Supplied data Start Marker

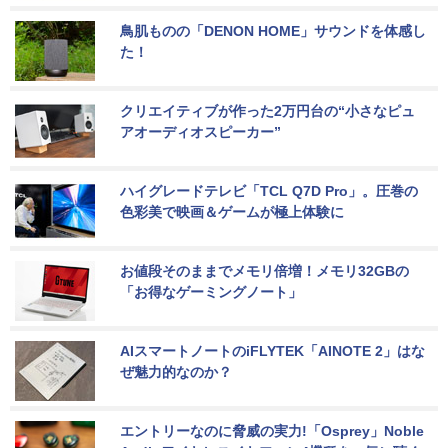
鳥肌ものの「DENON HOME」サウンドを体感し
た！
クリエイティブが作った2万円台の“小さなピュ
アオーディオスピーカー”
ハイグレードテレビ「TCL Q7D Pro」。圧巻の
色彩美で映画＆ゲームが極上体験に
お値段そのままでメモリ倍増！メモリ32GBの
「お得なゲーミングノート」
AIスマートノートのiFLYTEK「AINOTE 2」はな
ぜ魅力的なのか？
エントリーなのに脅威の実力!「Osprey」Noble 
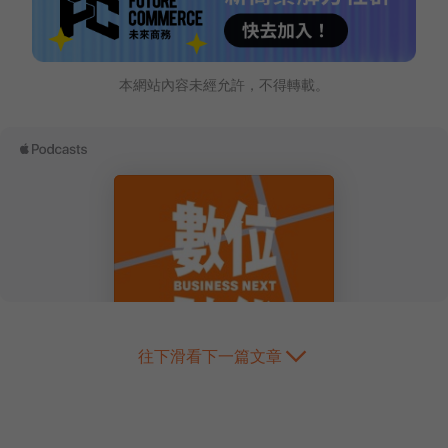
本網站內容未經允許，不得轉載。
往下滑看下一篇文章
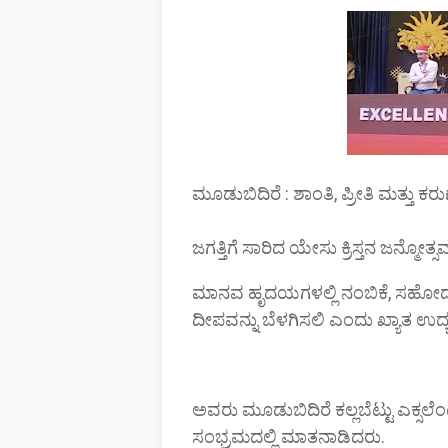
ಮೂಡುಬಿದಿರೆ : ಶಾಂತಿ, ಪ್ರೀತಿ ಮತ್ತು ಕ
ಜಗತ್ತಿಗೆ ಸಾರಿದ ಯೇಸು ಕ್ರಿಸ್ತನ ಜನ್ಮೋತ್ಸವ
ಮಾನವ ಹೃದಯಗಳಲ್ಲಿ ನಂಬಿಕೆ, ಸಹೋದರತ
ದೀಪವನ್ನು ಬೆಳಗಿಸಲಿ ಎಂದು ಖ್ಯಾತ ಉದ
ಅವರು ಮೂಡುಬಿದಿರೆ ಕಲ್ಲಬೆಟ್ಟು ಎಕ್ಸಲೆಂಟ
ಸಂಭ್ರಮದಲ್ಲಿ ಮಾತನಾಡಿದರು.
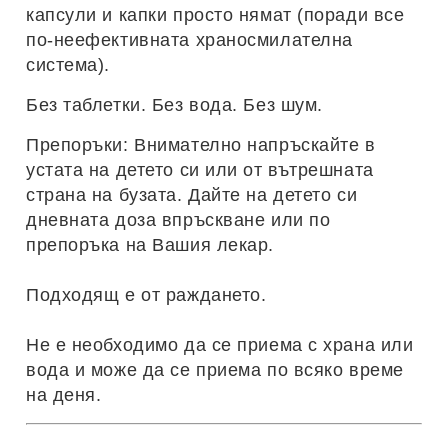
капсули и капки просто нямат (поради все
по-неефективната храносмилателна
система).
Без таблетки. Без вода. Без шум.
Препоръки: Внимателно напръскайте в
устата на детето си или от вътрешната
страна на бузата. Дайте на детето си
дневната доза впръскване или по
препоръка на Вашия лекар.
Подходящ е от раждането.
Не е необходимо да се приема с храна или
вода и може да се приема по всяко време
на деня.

Supplied data End Marker

§ **Problem**:
The lines from the one containing "Подходящ е от раждането." through the end of the data are to be copied exactly, the first and last of them included.

§ **Solution**:
Подходящ е от раждането.
Не е необходимо да се приема с храна или
вода и може да се приема по всяко време
на деня.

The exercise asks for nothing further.